● Problem details
The answer should match the entries below word for word, minus their pictures.

● Data extract
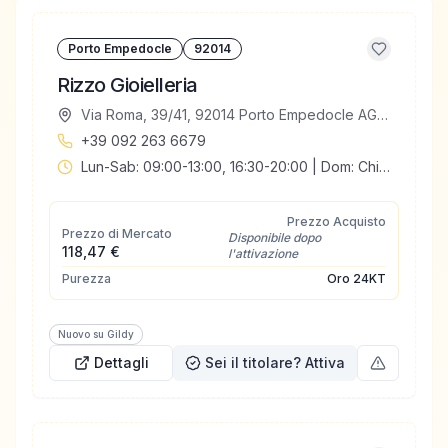
Porto Empedocle
92014
Rizzo Gioielleria
Via Roma, 39/41, 92014 Porto Empedocle AG, Italia
+39 092 263 6679
Lun-Sab: 09:00-13:00, 16:30-20:00 | Dom: Chiuso
Prezzo Acquisto
Prezzo di Mercato
Disponibile dopo
118,47 €
l'attivazione
Purezza
Oro
24KT
Nuovo su Gildy
Dettagli
Sei il titolare? Attiva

● Result of the exercise
Porto Empedocle
92014
Rizzo Gioielleria
Via Roma, 39/41, 92014 Porto Empedocle AG, Italia
+39 092 263 6679
Lun-Sab: 09:00-13:00, 16:30-20:00 | Dom: Chiuso
Prezzo Acquisto
Prezzo di Mercato
Disponibile dopo
118,47 €
l'attivazione
Purezza
Oro
24KT
Nuovo su Gildy
Dettagli
Sei il titolare? Attiva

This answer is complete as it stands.